▶ _WHAT THE EXERCISE ASKS_
In the answer, each line must appear exactly as in the records, and no picture may appear.

-- RECORDS follows --

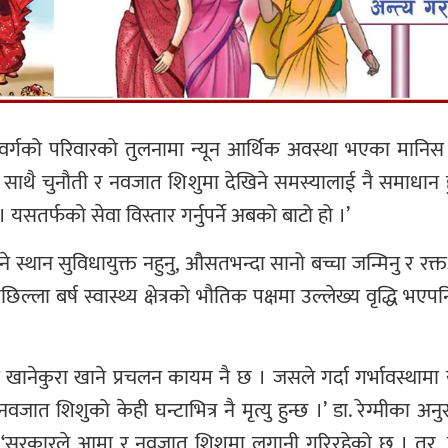
 वर्गको परिवारको तुलनामा न्यून आर्थिक अवस्था भएका मान
लता साथै चुनौती र नवजात शिशुमा देखिने समस्यालाई नै समाधान ह
यसतर्फको सेवा विस्तार गर्नुपर्ने अबको बाटो हो ।’
स्थान सुविधायुक्त नहुनु, औसतभन्दा सानो बच्चा जन्मिनु र रक्
छिल्ला बर्ष स्वास्थ्य क्षेत्रको भौतिक पक्षमा उल्लेख्य वृद्धि भ
नेकुरा खाने प्रचलन कायम नै छ । जसले गर्दा गर्भावस्थामा यथेष्
्ता नवजात शिशुको केही घन्टाभित्र नै मृत्यु हुन्छ ।’ डा. रेग्मी
 । ‘सरकारले आमा र नवजात शिशुमा लगानी गरिरहेको छ । तर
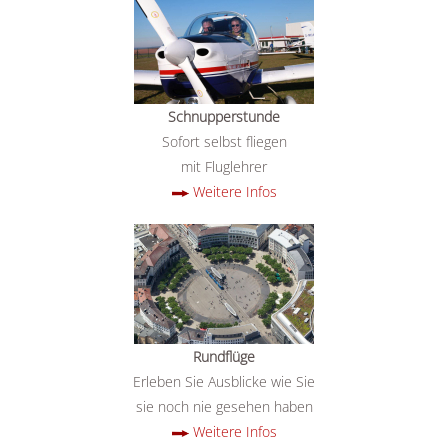
Schnupperstunde
Sofort selbst fliegen
mit Fluglehrer
Weitere Infos
Rundflüge
Erleben Sie Ausblicke wie Sie
sie noch nie gesehen haben
Weitere Infos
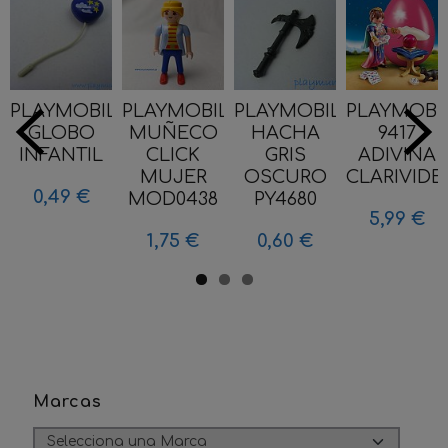
PLAYMOBIL
PLAYMOBIL
PLAYMOBIL
PLAYMOBI
GLOBO
MUÑECO
HACHA
9417
INFANTIL
CLICK
GRIS
ADIVINA
MUJER
OSCURO
CLARIVIDEN
0,49 €
MOD0438
PY4680
5,99 €
1,75 €
0,60 €
Marcas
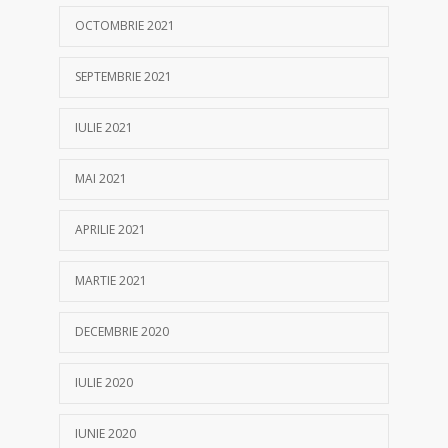
OCTOMBRIE 2021
SEPTEMBRIE 2021
IULIE 2021
MAI 2021
APRILIE 2021
MARTIE 2021
DECEMBRIE 2020
IULIE 2020
IUNIE 2020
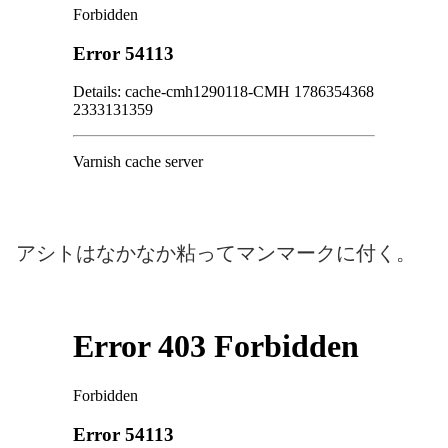
アシトはなかなか粘ってマンマークに付く。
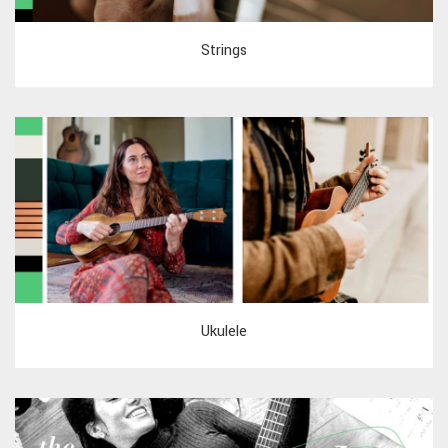
Strings
Ukulele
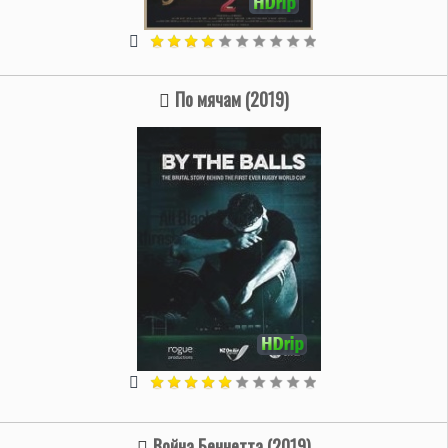
По мячам (2019)
Война Беннетта (2019)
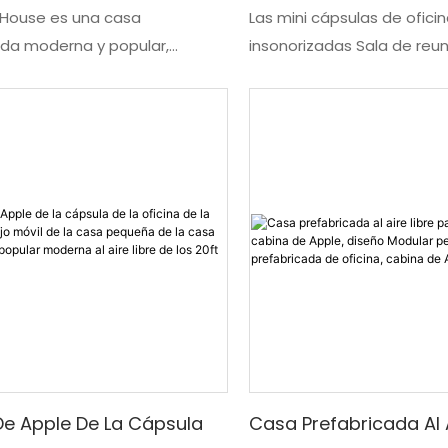
re Casa De Trabajo Móvil
De La Sala De Reunione
y House es una casa
Las mini cápsulas de ofici
ada moderna y popular,
insonorizadas Sala de reun
Pod Apple Cabin
Libre De Las Mini Vain
 en tamaños de 20 y 40 pies,
libre Espacio de trabajo
De La Oficina/cabina 
ara uso en exteriores. Sirve
inteligente/Casa cápsula
Manzana
asa de trabajo versátil, una
prefabricada/Cabina Appl
incluso una cabaña para
solución compacta e inno
para diversos fines.
reuniones al aire libre y tr
productivo. Con su diseño 
funciones inteligentes, of
espacio cómodo y privado 
reuniones o tareas individ
manera cómoda y elegant
e Apple De La Cápsula
Casa Prefabricada Al A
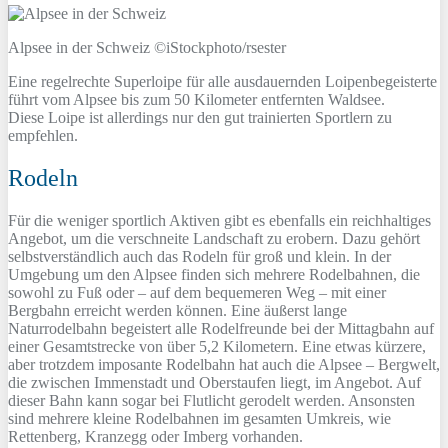
Alpsee in der Schweiz ©iStockphoto/rsester
Eine regelrechte Superloipe für alle ausdauernden Loipenbegeisterte
führt vom Alpsee bis zum 50 Kilometer entfernten Waldsee.
Diese Loipe ist allerdings nur den gut trainierten Sportlern zu
empfehlen.
Rodeln
Für die weniger sportlich Aktiven gibt es ebenfalls ein reichhaltiges
Angebot, um die verschneite Landschaft zu erobern. Dazu gehört
selbstverständlich auch das Rodeln für groß und klein. In der
Umgebung um den Alpsee finden sich mehrere Rodelbahnen, die
sowohl zu Fuß oder – auf dem bequemeren Weg – mit einer
Bergbahn erreicht werden können. Eine äußerst lange
Naturrodelbahn begeistert alle Rodelfreunde bei der Mittagbahn auf
einer Gesamtstrecke von über 5,2 Kilometern. Eine etwas kürzere,
aber trotzdem imposante Rodelbahn hat auch die Alpsee – Bergwelt,
die zwischen Immenstadt und Oberstaufen liegt, im Angebot. Auf
dieser Bahn kann sogar bei Flutlicht gerodelt werden. Ansonsten
sind mehrere kleine Rodelbahnen im gesamten Umkreis, wie
Rettenberg, Kranzegg oder Imberg vorhanden.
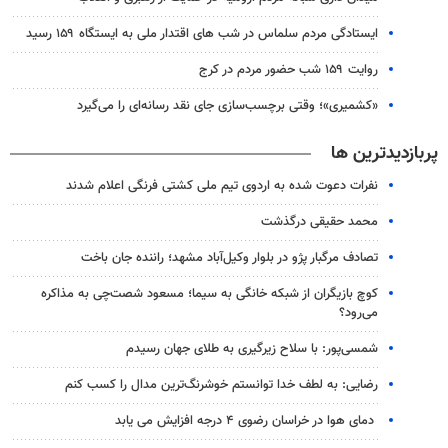
ایستادگی مردم سلماس در شب های اقتدار ملی به ایستگاه ۱۵۹ رسید
روایت ۱۵۹ شب حضور مردم در کرج
«کشمیری»؛ وقتی برچسب‌سازی جای نقد رسانه‌ای را می‌گیرد
پربازدیدترین ها
نفرات دعوت شده به اردوی تیم ملی کشتی فرنگی اعلام شدند
محمد حقیقی درگذشت
تصادف مرگبار پژو در بلوار وکیل‌آباد مشهد؛ راننده جان باخت
کوچ بازیگران از شبکه خانگی به سیما؛ مسعود شصت‌چی به مذاکره
می‌رود؟
شمسی‌پور: با سلاح زیرگیری به طلای جهان رسیدم
رضایی: به لطف خدا توانستم خوشرنگ‌ترین مدال را کسب کنم
دمای هوا در خراسان رضوی ۴ درجه افزایش می یابد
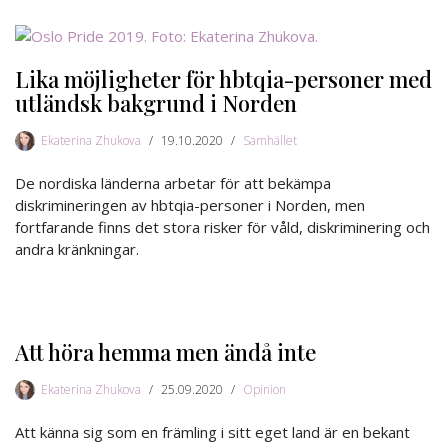
Lika möjligheter för hbtqia-personer med
utländsk bakgrund i Norden
Ekaterina Zhukova
19.10.2020
Samhället
De nordiska länderna arbetar för att bekämpa
diskrimineringen av hbtqia-personer i Norden, men
fortfarande finns det stora risker för våld, diskriminering och
andra kränkningar.
Att höra hemma men ändå inte
Ekaterina Zhukova
25.09.2020
Opinion
Att känna sig som en främling i sitt eget land är en bekant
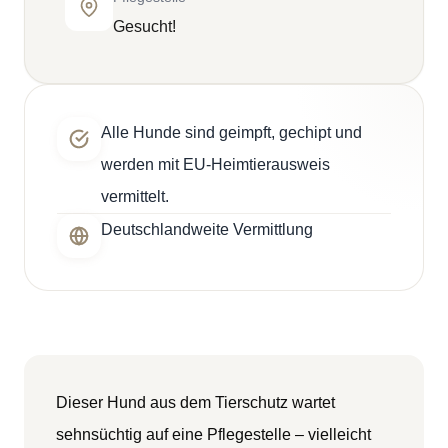
Gesucht!
Alle Hunde sind geimpft, gechipt und
werden mit EU-Heimtierausweis
vermittelt.
Deutschlandweite Vermittlung
Dieser Hund aus dem Tierschutz wartet
sehnsüchtig auf eine Pflegestelle – vielleicht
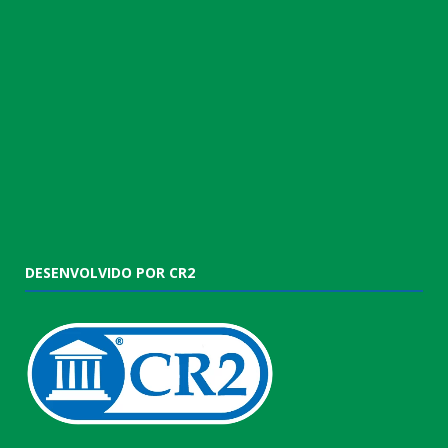
DESENVOLVIDO POR CR2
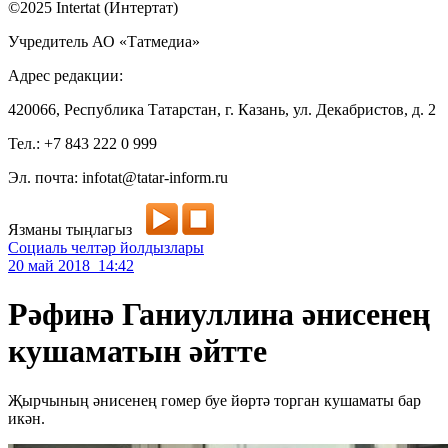
©2025 Intertat (Интертат)
Учредитель АО «Татмедиа»
Адрес редакции:
420066, Республика Татарстан, г. Казань, ул. Декабристов, д. 2
Тел.: +7 843 222 0 999
Эл. почта: infotat@tatar-inform.ru
Язманы тыңлагыз
Социаль челтәр йолдызлары
20 май 2018 14:42
Рәфинә Ганиуллина әнисенең
кушаматын әйтте
Җырчының әнисенең гомер буе йөртә торган кушаматы бар
икән.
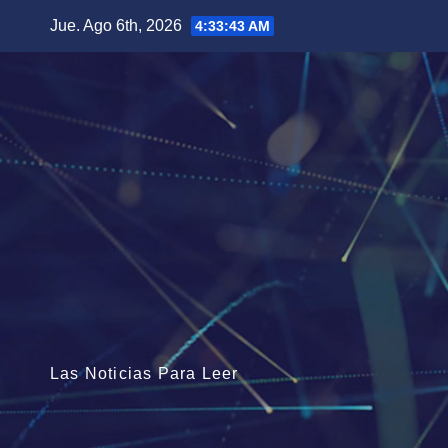
Saltar
Jue. Ago 6th, 2026
4:33:45 AM
al
contenido
Las Noticias Para Leer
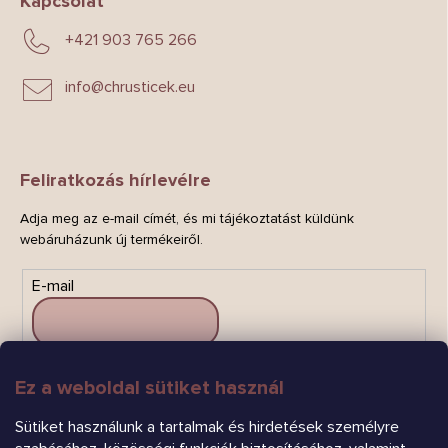
Kapcsolat
+421 903 765 266
info
@
chrusticek.eu
Feliratkozás hírlevélre
Adja meg az e-mail címét, és mi tájékoztatást küldünk
webáruházunk új termékeiről.
E-mail
Ez a weboldal sütiket használ
FELIRATKOZÁS
Sütiket használunk a tartalmak és hirdetések személyre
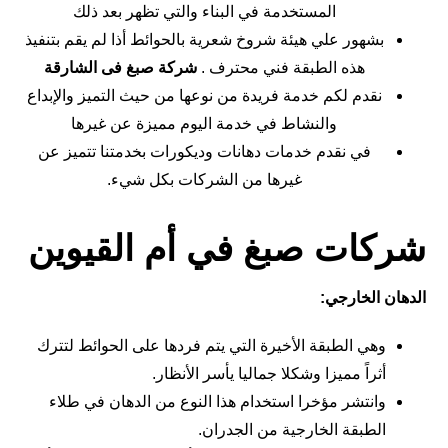
المستخدمة في البناء والتي تظهر بعد ذلك
بشهور علي هيئة شروخ شعرية بالحوائط أذا لم يقم بتنفيذ
هذه الطبقة فني محترف .
شركة صبغ فى الشارقة
نقدم لكم خدمة فريدة من نوعها من حيث التميز والإبداع
والنشاط في خدمة اليوم مميزة عن غيرها
في نقدم خدمات دهانات وديكورات بخدمتنا تتميز عن
غيرها من الشركات بكل شيء.
شركات صبغ في أم القيوين
الدهان الخارجي:
وهي الطبقة الأخيرة التي يتم فردها على الحوائط لتترك
أثراً مميزا وشكلا جماليا يأسر الأنظار.
وانتشر مؤخرا استخدام هذا النوع من الدهان في طلاء
الطبقة الخارجية من الجدران.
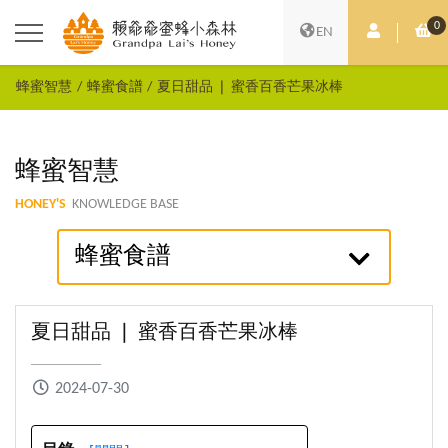
0
會員中心
購
EN
蜂蜜智慧
蜂蜜食譜
夏日甜品 ❘ 蜜香百香芒果冰棒
蜂蜜智慧
HONEY'S
KNOWLEDGE BASE
蜂蜜食譜
夏日甜品 ❘ 蜜香百香芒果冰棒
2024-07-30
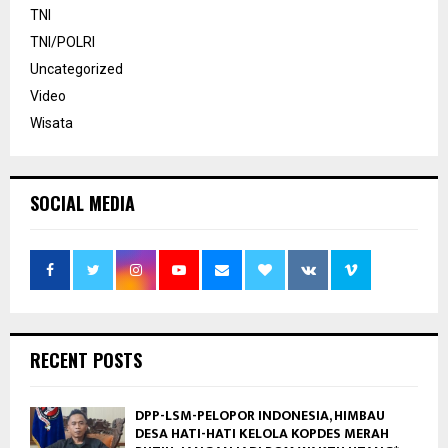
TNI
TNI/POLRI
Uncategorized
Video
Wisata
SOCIAL MEDIA
RECENT POSTS
DPP-LSM-PELOPOR INDONESIA, HIMBAU
DESA HATI-HATI KELOLA KOPDES MERAH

-- RECORDS concluded --

▶ _EXPECTED OUTPUT_
 वर्गको परिवारको तुलनामा न्यून आर्थिक अवस्था भएका मान
लता साथै चुनौती र नवजात शिशुमा देखिने समस्यालाई नै समाधान ह
यसतर्फको सेवा विस्तार गर्नुपर्ने अबको बाटो हो ।’
स्थान सुविधायुक्त नहुनु, औसतभन्दा सानो बच्चा जन्मिनु र रक्
छिल्ला बर्ष स्वास्थ्य क्षेत्रको भौतिक पक्षमा उल्लेख्य वृद्धि भ
नेकुरा खाने प्रचलन कायम नै छ । जसले गर्दा गर्भावस्थामा यथेष्
्ता नवजात शिशुको केही घन्टाभित्र नै मृत्यु हुन्छ ।’ डा. रेग्मी
 । ‘सरकारले आमा र नवजात शिशुमा लगानी गरिरहेको छ । तर
Schnupperstunde
Sofort selbst fliegen
mit Fluglehrer
Weitere Infos
Rundflüge
Erleben Sie Ausblicke wie Sie
sie noch nie gesehen haben
Weitere Infos
PLAYMOBIL
PLAYMOBIL
PLAYMOBIL
PLAYMOBI
GLOBO
MUÑECO
HACHA
9417
INFANTIL
CLICK
GRIS
ADIVINA
MUJER
OSCURO
CLARIVIDEN
0,49 €
MOD0438
PY4680
5,99 €
1,75 €
0,60 €
Marcas
OCTOMBRIE 2021
SEPTEMBRIE 2021
IULIE 2021
MAI 2021
APRILIE 2021
MARTIE 2021
DECEMBRIE 2020
IULIE 2020
IUNIE 2020
アシトはなかなか粘ってマンマークに付く。
Strings
Ukulele
По мячам (2019)
Война Беннетта (2019)
re Casa De Trabajo Móvil
De La Sala De Reunione
y House es una casa
Las mini cápsulas de ofici
ada moderna y popular,
insonorizadas Sala de reun
Pod Apple Cabin
Libre De Las Mini Vain
 en tamaños de 20 y 40 pies,
libre Espacio de trabajo
De La Oficina/cabina 
ara uso en exteriores. Sirve
inteligente/Casa cápsula
Manzana
asa de trabajo versátil, una
prefabricada/Cabina Appl
incluso una cabaña para
solución compacta e inno
para diversos fines.
reuniones al aire libre y tr
productivo. Con su diseño 
funciones inteligentes, of
espacio cómodo y privado 
reuniones o tareas individ
manera cómoda y elegant
e Apple De La Cápsula
Casa Prefabricada Al A
Alpsee in der Schweiz ©iStockphoto/rsester
Eine regelrechte Superloipe für alle ausdauernden Loipenbegeisterte
führt vom Alpsee bis zum 50 Kilometer entfernten Waldsee.
Diese Loipe ist allerdings nur den gut trainierten Sportlern zu
empfehlen.
Rodeln
Für die weniger sportlich Aktiven gibt es ebenfalls ein reichhaltiges
Angebot, um die verschneite Landschaft zu erobern. Dazu gehört
selbstverständlich auch das Rodeln für groß und klein. In der
Umgebung um den Alpsee finden sich mehrere Rodelbahnen, die
sowohl zu Fuß oder – auf dem bequemeren Weg – mit einer
Bergbahn erreicht werden können. Eine äußerst lange
Naturrodelbahn begeistert alle Rodelfreunde bei der Mittagbahn auf
einer Gesamtstrecke von über 5,2 Kilometern. Eine etwas kürzere,
aber trotzdem imposante Rodelbahn hat auch die Alpsee – Bergwelt,
die zwischen Immenstadt und Oberstaufen liegt, im Angebot. Auf
dieser Bahn kann sogar bei Flutlicht gerodelt werden. Ansonsten
sind mehrere kleine Rodelbahnen im gesamten Umkreis, wie
Rettenberg, Kranzegg oder Imberg vorhanden.
ایستادگی مردم سلماس در شب های اقتدار ملی به ایستگاه ۱۵۹ رسید
روایت ۱۵۹ شب حضور مردم در کرج
«کشمیری»؛ وقتی برچسب‌سازی جای نقد رسانه‌ای را می‌گیرد
پربازدیدترین ها
نفرات دعوت شده به اردوی تیم ملی کشتی فرنگی اعلام شدند
محمد حقیقی درگذشت
تصادف مرگبار پژو در بلوار وکیل‌آباد مشهد؛ راننده جان باخت
کوچ بازیگران از شبکه خانگی به سیما؛ مسعود شصت‌چی به مذاکره
می‌رود؟
شمسی‌پور: با سلاح زیرگیری به طلای جهان رسیدم
رضایی: به لطف خدا توانستم خوشرنگ‌ترین مدال را کسب کنم
دمای هوا در خراسان رضوی ۴ درجه افزایش می یابد
Lika möjligheter för hbtqia-personer med
utländsk bakgrund i Norden
Ekaterina Zhukova
19.10.2020
Samhället
De nordiska länderna arbetar för att bekämpa
diskrimineringen av hbtqia-personer i Norden, men
fortfarande finns det stora risker för våld, diskriminering och
andra kränkningar.
Att höra hemma men ändå inte
Ekaterina Zhukova
25.09.2020
Opinion
Att känna sig som en främling i sitt eget land är en bekant
Gesucht!
Alle Hunde sind geimpft, gechipt und
werden mit EU-Heimtierausweis
vermittelt.
Deutschlandweite Vermittlung
Dieser Hund aus dem Tierschutz wartet
sehnsüchtig auf eine Pflegestelle – vielleicht
DESENVOLVIDO POR CR2
©2025 Intertat (Интертат)
Учредитель АО «Татмедиа»
Адрес редакции:
420066, Республика Татарстан, г. Казань, ул. Декабристов, д. 2
Тел.: +7 843 222 0 999
Эл. почта: infotat@tatar-inform.ru
Язманы тыңлагыз
Социаль челтәр йолдызлары
20 май 2018 14:42
Рәфинә Ганиуллина әнисенең
кушаматын әйтте
Җырчының әнисенең гомер буе йөртә торган кушаматы бар
икән.
Saltar
Jue. Ago 6th, 2026
4:33:45 AM
al
contenido
Las Noticias Para Leer
Kapcsolat
+421 903 765 266
info
@
chrusticek.eu
Feliratkozás hírlevélre
Adja meg az e-mail címét, és mi tájékoztatást küldünk
webáruházunk új termékeiről.
E-mail
Ez a weboldal sütiket használ
FELIRATKOZÁS
Sütiket használunk a tartalmak és hirdetések személyre
المستخدمة في البناء والتي تظهر بعد ذلك
بشهور علي هيئة شروخ شعرية بالحوائط أذا لم يقم بتنفيذ
هذه الطبقة فني محترف .
شركة صبغ فى الشارقة
نقدم لكم خدمة فريدة من نوعها من حيث التميز والإبداع
والنشاط في خدمة اليوم مميزة عن غيرها
في نقدم خدمات دهانات وديكورات بخدمتنا تتميز عن
غيرها من الشركات بكل شيء.
شركات صبغ في أم القيوين
الدهان الخارجي:
وهي الطبقة الأخيرة التي يتم فردها على الحوائط لتترك
أثراً مميزا وشكلا جماليا يأسر الأنظار.
وانتشر مؤخرا استخدام هذا النوع من الدهان في طلاء
الطبقة الخارجية من الجدران.
0
會員中心
購
EN
蜂蜜智慧
蜂蜜食譜
夏日甜品 ❘ 蜜香百香芒果冰棒
蜂蜜智慧
HONEY'S
KNOWLEDGE BASE
蜂蜜食譜
夏日甜品 ❘ 蜜香百香芒果冰棒
2024-07-30
TNI
TNI/POLRI
Uncategorized
Video
Wisata
SOCIAL MEDIA
RECENT POSTS
DPP-LSM-PELOPOR INDONESIA, HIMBAU
DESA HATI-HATI KELOLA KOPDES MERAH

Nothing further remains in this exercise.